# Quality Control at Fortis



## djharte (Nov 23, 2007)

While examining my B-42 Cosmonaut yesterday I noticed that the luminous triangle at 12 o'clock has either a very small black mark on one side towards the top of the triangle or it is missing a little lume. The only reason I hadn't noticed up until now was because it is not really visible when the second (chrono) hand is at its normal 12 o'clock position. 

I would imagine that every watch that leaves Fortis must be checked by someone with a magnifying glass to look out for such defects so my only conclusion can be that they are quite happy to ship watches with minor defects. In addition the watch has already been back twice to correct misaligned sub dial hands (yes, twice) so I find it hard to believe that they wouldn't have noticed it on these occasions.

All in all I love the watch but am tired of going through this process of do I/don't I return it, knowing that the guy in the AD shop will look at me as if I am crazy and should be happy living with such imperfection.

Any advice and/or comments as always are welcome.

Thanks for listening,

David


----------



## cuckoo4watches (Oct 24, 2006)

ah, sounds like there is someone out there as anal-neurotic as me. ;-)
hey David, I am just now trying to come to terms with my idosyncracies and am
learning that NOTHING is perfect no matter how much I want it to be.
I would hope that when spending lots of money you'd think that the item you were
getting would be free of imperfections but as it turns out it seems that no matter
what I buy, when viewing with my eagle's eye type of vision I find even the tinyest
flaw, issues, speck, lint or something wrong with whatever it is.
It actually drives me absolutely crazy and has caused me to let go of a lot of
different watches that I have loved over the years.
Now, looking back, I am displeased with my actions.
Only just recently have I realized that I must accept that nothing will ever be 'perfect' at least not in my eyes and that I will have to live with what I have.
It makes for much less anxiety. 
In fact, even in a new Breitling that I have, I have noticed a few minor flaws.
At first it bothered me then I talked myself into just accepting it and wearing it and
now I love it, maybe moreso than my other watches.
It doesn't even bother me anymore.
On the other hand, its a mechanical flaw then I'd surely send it back immediately.
Hope my so-called words of wisdom will help.
all the best,


----------



## djharte (Nov 23, 2007)

Steve,

I completly understand where you are coming from, you know I have a classic car (BMW 635csi) which has driven me nuts over the years trying to get it completly "perfect", and yes it is a fruitless pursuit.

However, in this case the watch is only a year old and is still under warranty so I will be sending it back next week.
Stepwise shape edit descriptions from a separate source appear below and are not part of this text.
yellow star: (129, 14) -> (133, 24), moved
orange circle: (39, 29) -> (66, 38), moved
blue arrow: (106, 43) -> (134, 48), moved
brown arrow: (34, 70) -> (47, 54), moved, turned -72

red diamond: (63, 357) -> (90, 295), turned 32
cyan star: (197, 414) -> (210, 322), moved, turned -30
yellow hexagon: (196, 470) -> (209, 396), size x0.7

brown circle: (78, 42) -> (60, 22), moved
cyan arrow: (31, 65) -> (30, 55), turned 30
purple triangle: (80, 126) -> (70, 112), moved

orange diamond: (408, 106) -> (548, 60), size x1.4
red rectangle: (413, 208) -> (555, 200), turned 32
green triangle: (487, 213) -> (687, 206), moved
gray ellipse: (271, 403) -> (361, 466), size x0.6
I think a small piece of the lume may have actually just broken off as I have noticed that there is a relatively large spec of something at 2 o'clock. 

I really hope my experience is an isolated one, there are one or two other Fortis watches which I would consider buying but would be quite wary of purchasing them now.
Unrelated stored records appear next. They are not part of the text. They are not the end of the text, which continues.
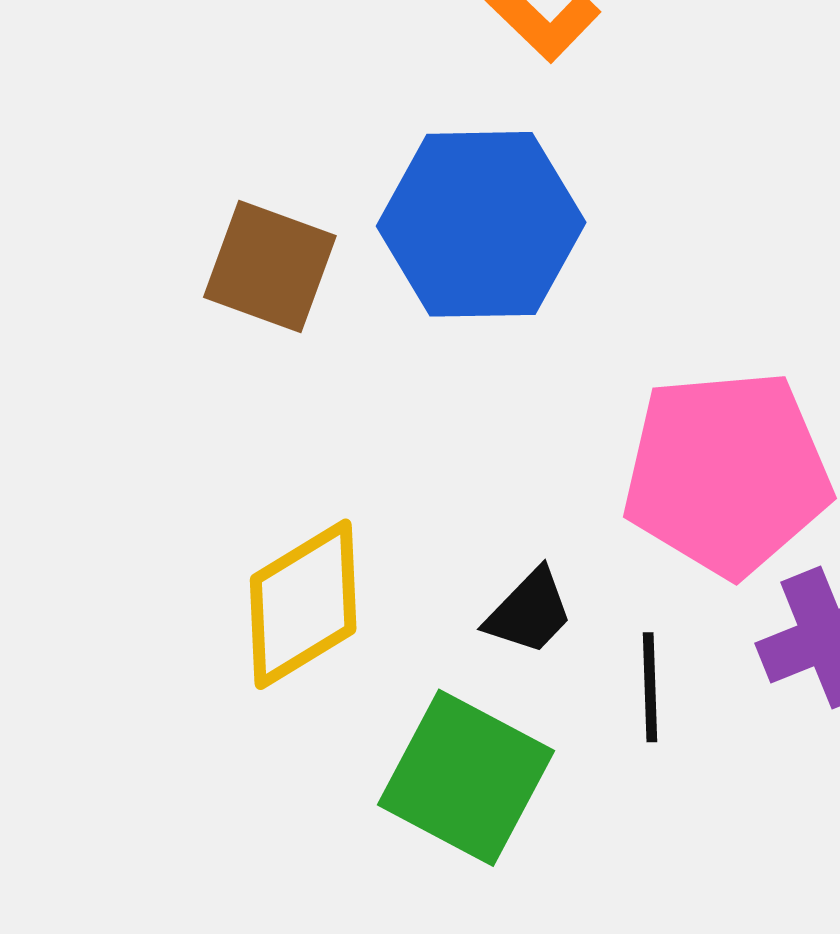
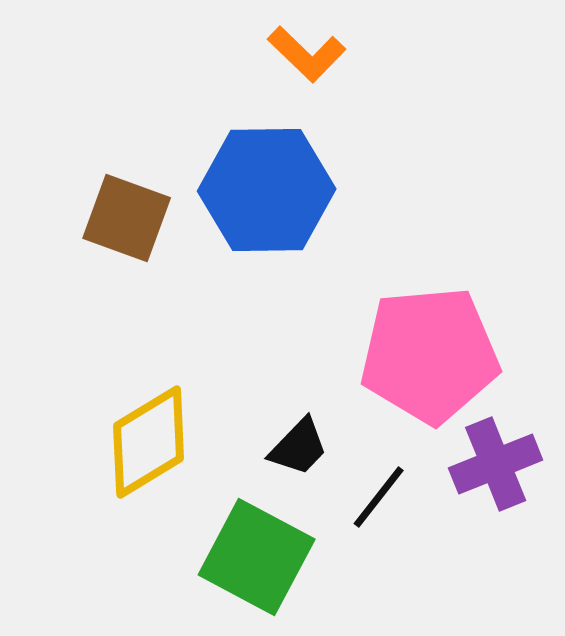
black line: (650, 687) -> (379, 497), turned 40

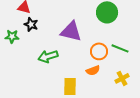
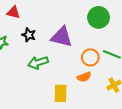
black star: (31, 24) -> (29, 35), moved

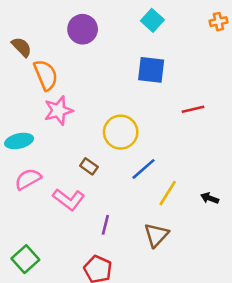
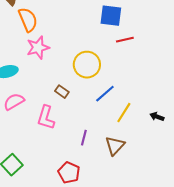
red line: (193, 109) -> (125, 40), moved
pink L-shape: (69, 199) -> (46, 118), turned 70
purple line: (105, 225) -> (84, 138), moved

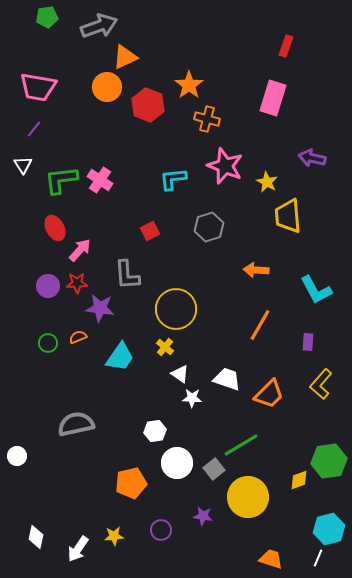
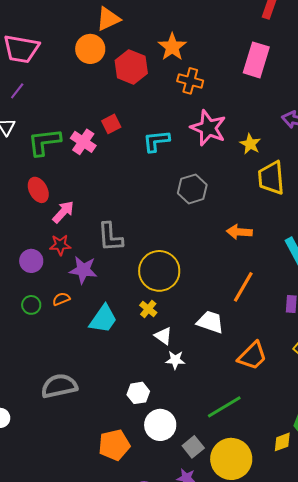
red square: (150, 231) -> (111, 124), moved
purple circle: (48, 286) -> (31, 261), moved
white trapezoid: (227, 379) -> (210, 322), moved
gray square: (214, 469) -> (193, 447), moved

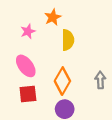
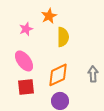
orange diamond: (62, 81) -> (58, 75), turned 35

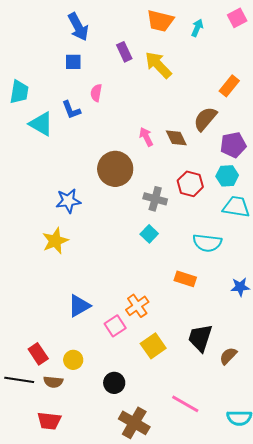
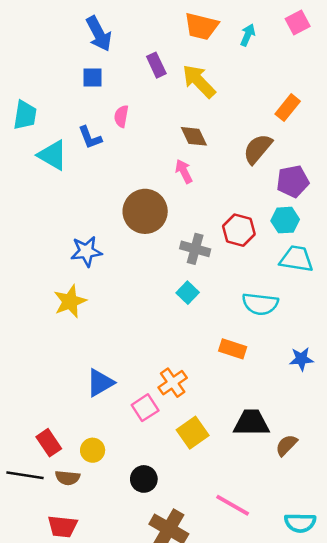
brown diamond: (176, 138) -> (194, 136), moved
black trapezoid: (200, 338) -> (251, 423), turned 72

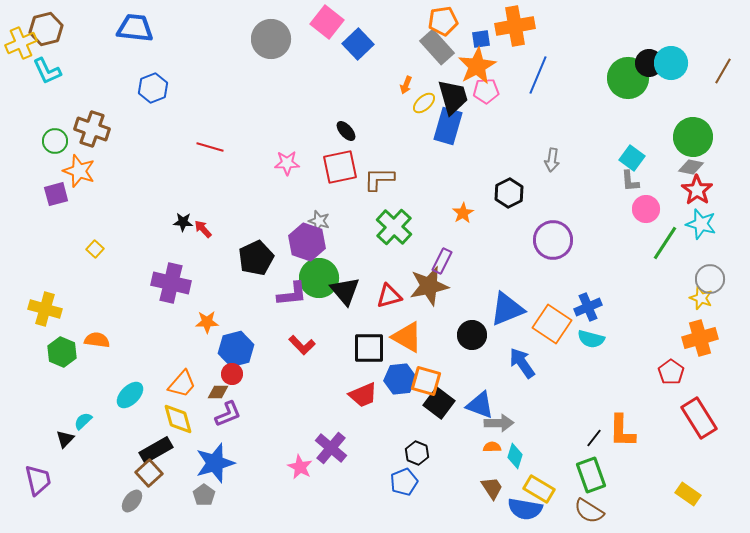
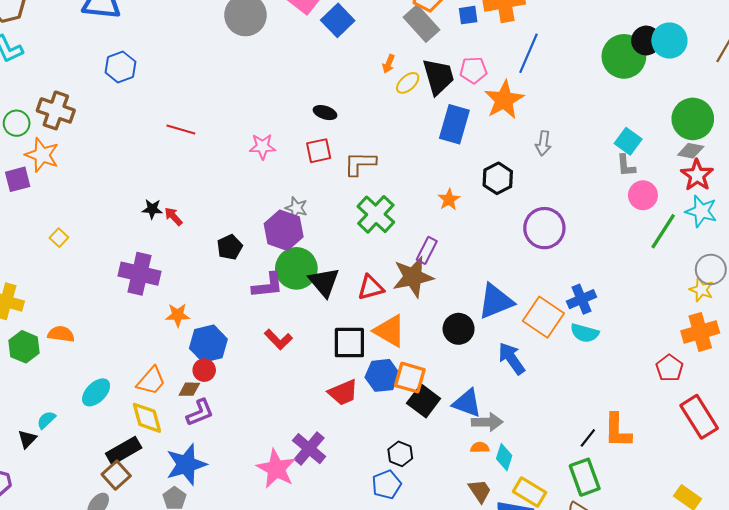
orange star: (477, 66) -> (504, 100), moved
blue rectangle: (448, 126) -> (454, 124), moved
black ellipse: (346, 131) -> (325, 113), turned -30
red square: (340, 167) -> (319, 151), size x0.7
black pentagon: (256, 258) -> (230, 247), size x0.7
pink star: (300, 467) -> (276, 469), size x1.5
Anyhow, thanks for your two cents, it is nice to know that someone understands 

Cheers,
David


----------



## sknight (Dec 16, 2007)

This is a watch, an item that costs as much as some used cars on the market. If they can't make it right for the prices they demand, you take it back.


----------



## SJACKAL (Mar 2, 2006)

I am like Steve too.

If I look hard enough, I will find imperfections. So I had learned not to look too hard, and I have been happier man. Won't accept obvious flaws however. Misalignment of the chrono hands is unacceptable to me, but I guess I can live with the lume thingy at 12.


----------



## GeoffD (Dec 9, 2006)

It's hard to judge from a description. One persons "very small" could be considered "too big to ignore" by some or "what, where?" by others. I appreciate that the triangle you're talking about is quite small itself, so any chance you can post a picture that shows it?

After reading your watches history, I wonder whether it's picked up a mark during the process of removal/refitting? 

At the end of the day, only you know how much it bothers you and whether it's worth the hassle of sending back again.


----------



## hooked (Dec 29, 2007)

I am so anal it is sad! I have found lint under the dial of Breitling, Omega and rolex. I carried a GMT II to a watchmaker one time to have him get the lint out and he couldn't believe I saw it. He said I should be a watchmaker. I wish I was!

Lately I have quit examining my watches so much. I can deal with marks on the case, but not on the crystal. I love to look at the dial of my watches. I look at them all the time and it makes me smile! I am little obsessed with watches.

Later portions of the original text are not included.